Perhaps the larger problem is that Bedlam tries to deliver another imaginative production, as it has with so many shows in the past, but ends up serving up a weak facsimile of the company’s best works. “Sense and Sensibility,” “The Crucible,” “The Seagull” — time and time again in the past several years, Bedlam has taken classic works and injected them with contemporary energy. Tucker, who also directed those three productions, has a compellingly peculiar ear for rhythm and eye for movement; much of the thrill of his direction comes with his almost manic shifts from traditional theatrics to brazenly modern moments that are stylized and self-aware.

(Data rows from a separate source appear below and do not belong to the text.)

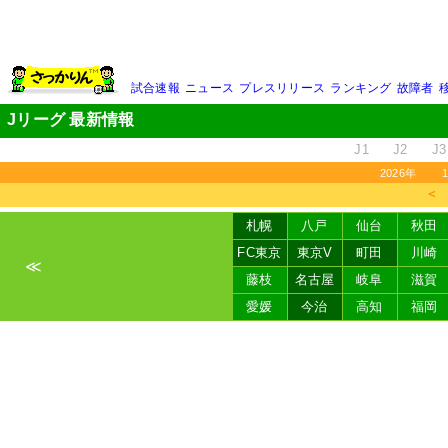
試合速報
ニュース
プレスリリース
ランキング
故障者
Jリーグ 最新情報
J1
J2
J3
2026年
＜
札幌
八戸
仙台
秋田
FC東京
東京V
町田
川崎
≪
藤枝
名古屋
岐阜
滋賀
愛媛
今治
高知
福岡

“Persuasion” struggles to maintain a steady hold on its source material, yet still tries to incorporate those same quirky theatrical flourishes. Flashbacks to the moment Wentworth proposed to Anne end with his melodramatic “death” from the rejection, which results in black balloons falling from above. At one point, Wentworth inexplicably runs around with a giant prop sheep. And characters step up to two microphones downstage to provide sound effects: birds chirping, rain falling, an unnecessarily long and awkward series of sighs and grunts of a married couple having sex.

Many of the actors, too, appear to have lost their way in the production’s indelicate camp. Yodel’s performance ends and begins with Anne as the headstrong independent woman 21st-century audiences should enjoy, which means that Anne’s journey from a meek, yielding young woman toward a confident and self-possessed one becomes muted, virtually inexistent.

Bose struggles in a faltering English accent to convey both the desperate love and penetrating heartbreak that Wentworth experiences, and lacks chemistry with Yodel. Capper is well cast as the sassy Lady Russell but underused in the role. And Fauntleroy, as Anne’s helplessly immature sister, and Yonatan Gebeyehu, as several secondary characters, including an amorous viscountess, go large and cartoony in a way that seems to miss the subtler humor already in the way these figures were written by Austen.

At least Bedlam’s low-budget inventiveness comes across in the scenic design (John McDermott); the Connelly Theater stage is drab and relatively bare, but one item, like a portrait or a rolling piano, along with a shuffling of metal folding chairs, transforms the setting without much ado.

“Persuasion” is a noun that implies choices — ways of doing, ways of seeing — and what voices seem to whisper in your head as you decide one thing or another. Art too, then, is essentially an act of persuasion. So at the end of “Persuasion,” I asked myself, does this piece of art work? I remain unconvinced.



'Persuasion' Through Oct. 31 at the Connelly Theater, New York City; bedlam.org. Running time: 2 hours, 40 minutes.